## The input:
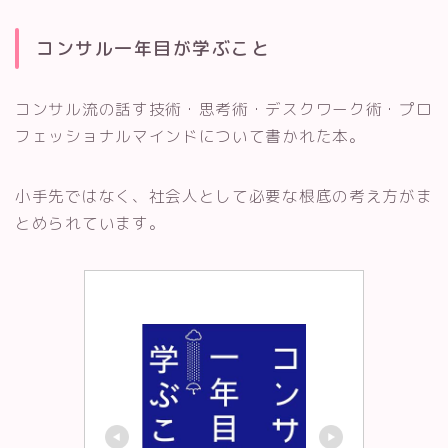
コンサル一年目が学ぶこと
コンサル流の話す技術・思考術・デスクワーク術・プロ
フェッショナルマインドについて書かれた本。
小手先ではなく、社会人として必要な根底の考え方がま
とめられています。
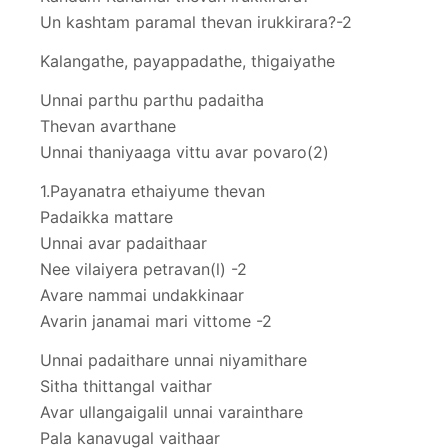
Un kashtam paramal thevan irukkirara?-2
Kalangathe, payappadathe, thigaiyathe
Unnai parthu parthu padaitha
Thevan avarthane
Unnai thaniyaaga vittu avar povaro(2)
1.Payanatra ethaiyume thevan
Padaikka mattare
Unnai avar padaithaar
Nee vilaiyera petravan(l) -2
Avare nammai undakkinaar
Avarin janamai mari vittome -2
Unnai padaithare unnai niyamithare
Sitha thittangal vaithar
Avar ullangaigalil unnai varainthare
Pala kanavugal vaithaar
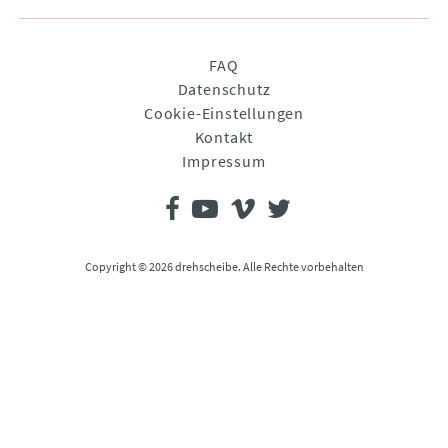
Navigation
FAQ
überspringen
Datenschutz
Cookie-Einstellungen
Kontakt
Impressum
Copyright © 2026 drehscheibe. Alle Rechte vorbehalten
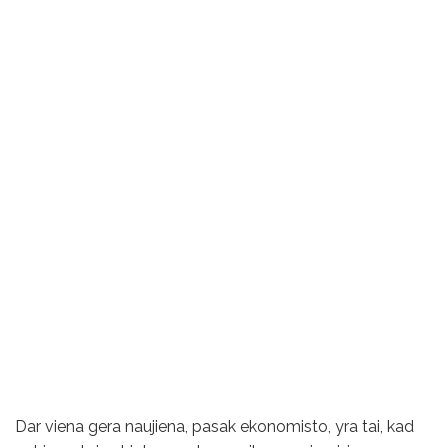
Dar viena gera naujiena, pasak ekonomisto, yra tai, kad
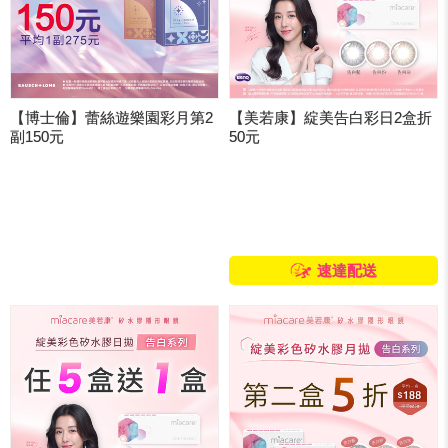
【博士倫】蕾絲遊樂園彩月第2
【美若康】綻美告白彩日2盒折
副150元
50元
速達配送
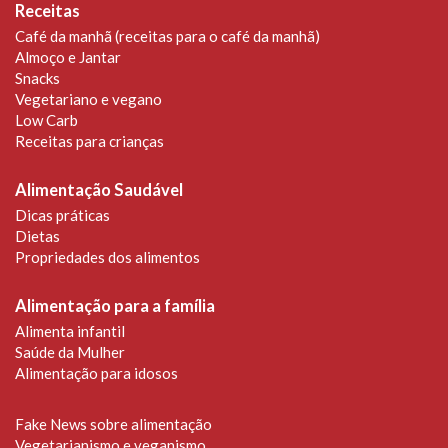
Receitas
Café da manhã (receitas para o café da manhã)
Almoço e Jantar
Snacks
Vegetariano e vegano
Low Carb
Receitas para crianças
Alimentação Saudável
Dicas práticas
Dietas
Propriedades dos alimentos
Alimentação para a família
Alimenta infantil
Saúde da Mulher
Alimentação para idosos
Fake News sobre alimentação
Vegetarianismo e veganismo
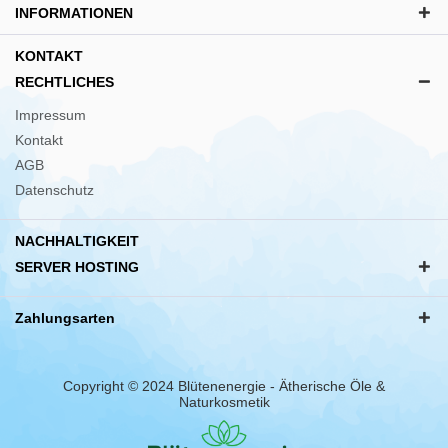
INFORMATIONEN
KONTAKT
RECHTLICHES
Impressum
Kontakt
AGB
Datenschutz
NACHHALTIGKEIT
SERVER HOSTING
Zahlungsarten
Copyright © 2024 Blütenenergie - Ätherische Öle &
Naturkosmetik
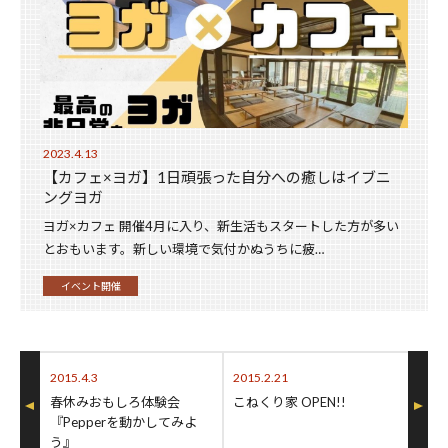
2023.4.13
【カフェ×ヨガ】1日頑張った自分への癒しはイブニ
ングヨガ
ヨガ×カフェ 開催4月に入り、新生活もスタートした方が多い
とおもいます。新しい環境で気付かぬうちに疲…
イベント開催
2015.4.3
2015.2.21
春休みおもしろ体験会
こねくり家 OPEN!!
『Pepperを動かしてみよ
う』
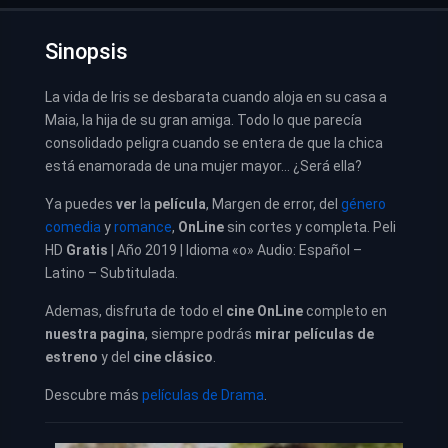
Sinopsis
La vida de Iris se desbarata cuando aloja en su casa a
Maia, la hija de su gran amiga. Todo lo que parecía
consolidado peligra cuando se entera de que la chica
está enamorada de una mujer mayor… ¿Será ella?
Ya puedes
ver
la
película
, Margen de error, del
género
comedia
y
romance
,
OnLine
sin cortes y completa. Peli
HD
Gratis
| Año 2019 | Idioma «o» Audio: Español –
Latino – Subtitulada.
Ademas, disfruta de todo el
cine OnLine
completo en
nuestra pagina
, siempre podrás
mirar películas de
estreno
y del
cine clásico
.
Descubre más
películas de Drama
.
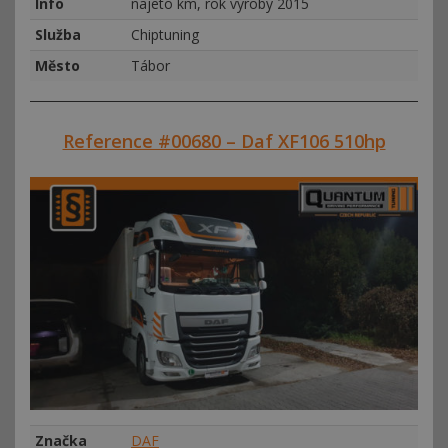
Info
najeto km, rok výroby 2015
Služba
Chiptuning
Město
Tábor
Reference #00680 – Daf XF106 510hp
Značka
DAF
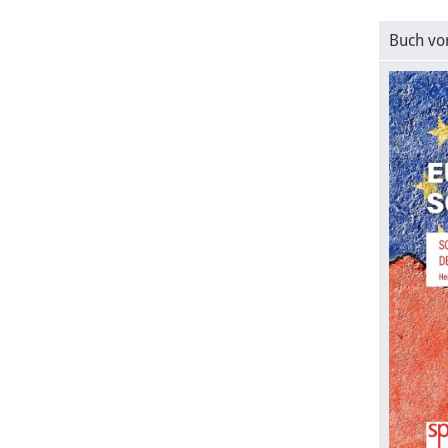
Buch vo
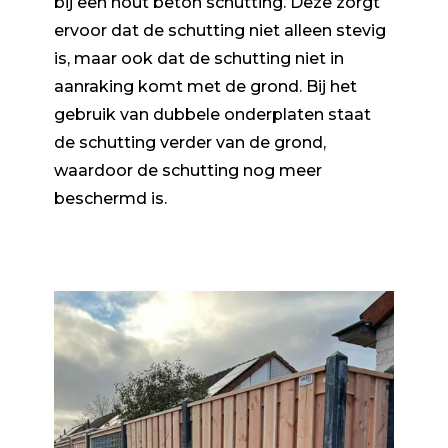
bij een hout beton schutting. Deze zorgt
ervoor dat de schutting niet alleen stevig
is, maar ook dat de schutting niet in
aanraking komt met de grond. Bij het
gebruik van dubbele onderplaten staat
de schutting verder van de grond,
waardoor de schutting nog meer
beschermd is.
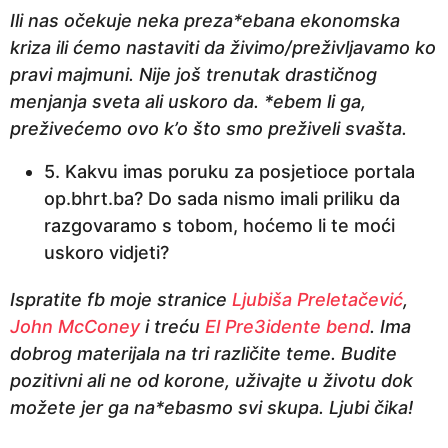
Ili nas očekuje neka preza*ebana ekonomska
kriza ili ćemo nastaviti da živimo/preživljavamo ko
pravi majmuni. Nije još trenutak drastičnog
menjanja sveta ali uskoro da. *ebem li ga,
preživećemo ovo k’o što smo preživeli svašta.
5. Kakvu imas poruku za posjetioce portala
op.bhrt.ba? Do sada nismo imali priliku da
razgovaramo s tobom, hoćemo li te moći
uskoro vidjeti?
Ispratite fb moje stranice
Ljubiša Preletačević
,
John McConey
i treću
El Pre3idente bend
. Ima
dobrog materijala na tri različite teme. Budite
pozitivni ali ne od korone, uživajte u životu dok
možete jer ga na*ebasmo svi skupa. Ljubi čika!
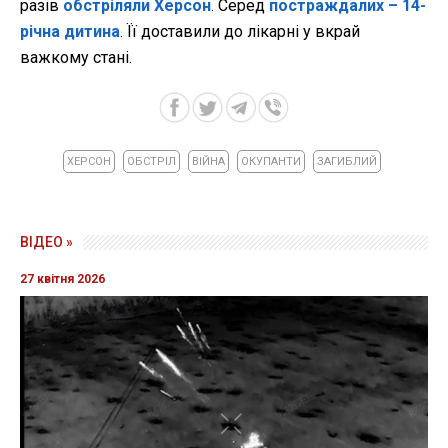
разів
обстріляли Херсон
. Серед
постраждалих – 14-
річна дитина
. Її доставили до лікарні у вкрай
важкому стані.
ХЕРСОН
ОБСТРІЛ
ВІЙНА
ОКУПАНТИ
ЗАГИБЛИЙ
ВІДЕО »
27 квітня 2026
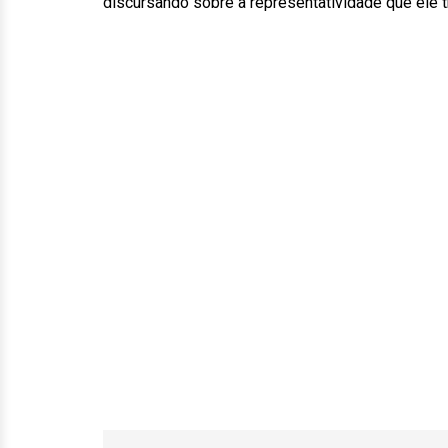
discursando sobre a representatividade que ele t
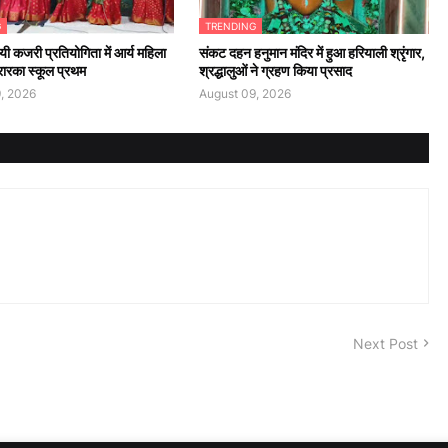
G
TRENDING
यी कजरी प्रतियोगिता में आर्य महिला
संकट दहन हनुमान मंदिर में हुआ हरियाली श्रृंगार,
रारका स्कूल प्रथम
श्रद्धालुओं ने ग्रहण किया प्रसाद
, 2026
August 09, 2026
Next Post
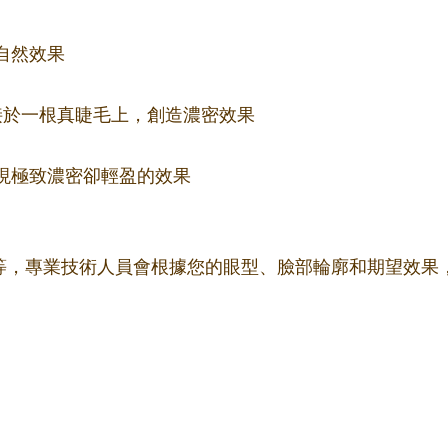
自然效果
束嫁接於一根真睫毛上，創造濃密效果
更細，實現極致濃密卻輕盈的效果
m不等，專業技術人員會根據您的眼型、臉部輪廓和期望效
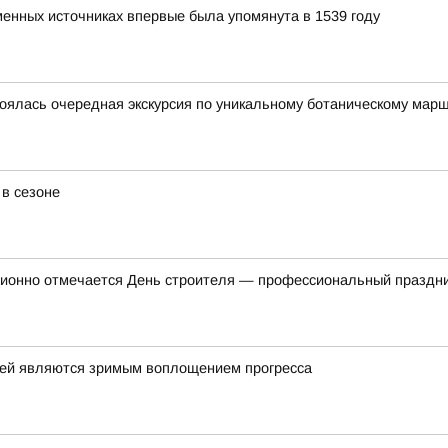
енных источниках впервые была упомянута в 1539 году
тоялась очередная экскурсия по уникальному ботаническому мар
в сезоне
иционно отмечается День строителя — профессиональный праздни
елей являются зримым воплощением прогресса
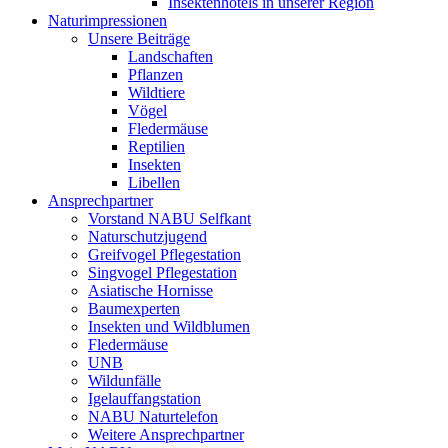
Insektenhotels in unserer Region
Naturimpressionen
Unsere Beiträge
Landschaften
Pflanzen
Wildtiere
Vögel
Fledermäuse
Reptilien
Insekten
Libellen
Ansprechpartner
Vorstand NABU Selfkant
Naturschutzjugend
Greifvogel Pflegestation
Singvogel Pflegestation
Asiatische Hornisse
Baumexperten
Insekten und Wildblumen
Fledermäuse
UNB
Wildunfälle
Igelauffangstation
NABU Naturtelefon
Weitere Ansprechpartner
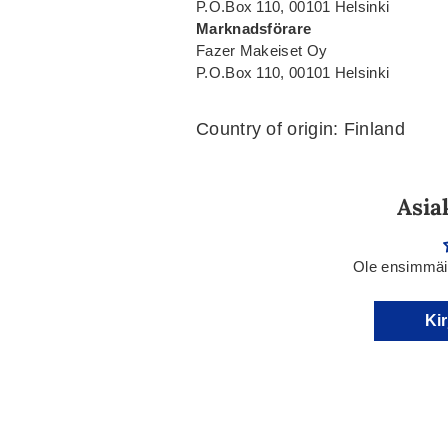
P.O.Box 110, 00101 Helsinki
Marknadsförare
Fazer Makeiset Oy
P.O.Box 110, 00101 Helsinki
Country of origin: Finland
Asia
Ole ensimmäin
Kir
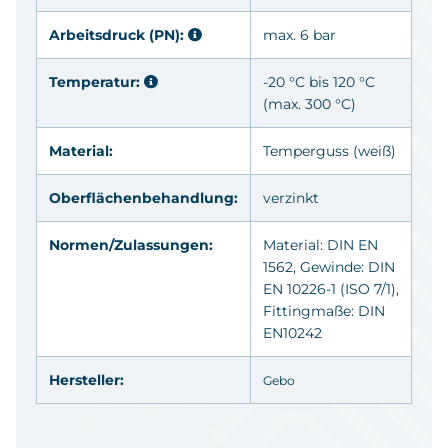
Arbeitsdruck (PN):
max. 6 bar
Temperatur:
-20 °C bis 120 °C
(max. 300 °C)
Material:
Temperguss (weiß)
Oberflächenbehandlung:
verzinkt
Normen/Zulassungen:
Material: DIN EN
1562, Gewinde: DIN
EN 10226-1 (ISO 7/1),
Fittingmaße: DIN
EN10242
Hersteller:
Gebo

## Required work:
Give again the lines of the listing above that run from the one with "フェッショナルマインドについて書かれた本。" up to and including the one with "Sitha thittangal vaithar". Keep them exact and omit the pictures.

## Exercise response:
フェッショナルマインドについて書かれた本。
小手先ではなく、社会人として必要な根底の考え方がま
とめられています。
Un kashtam paramal thevan irukkirara?-2
Kalangathe, payappadathe, thigaiyathe
Unnai parthu parthu padaitha
Thevan avarthane
Unnai thaniyaaga vittu avar povaro(2)
1.Payanatra ethaiyume thevan
Padaikka mattare
Unnai avar padaithaar
Nee vilaiyera petravan(l) -2
Avare nammai undakkinaar
Avarin janamai mari vittome -2
Unnai padaithare unnai niyamithare
Sitha thittangal vaithar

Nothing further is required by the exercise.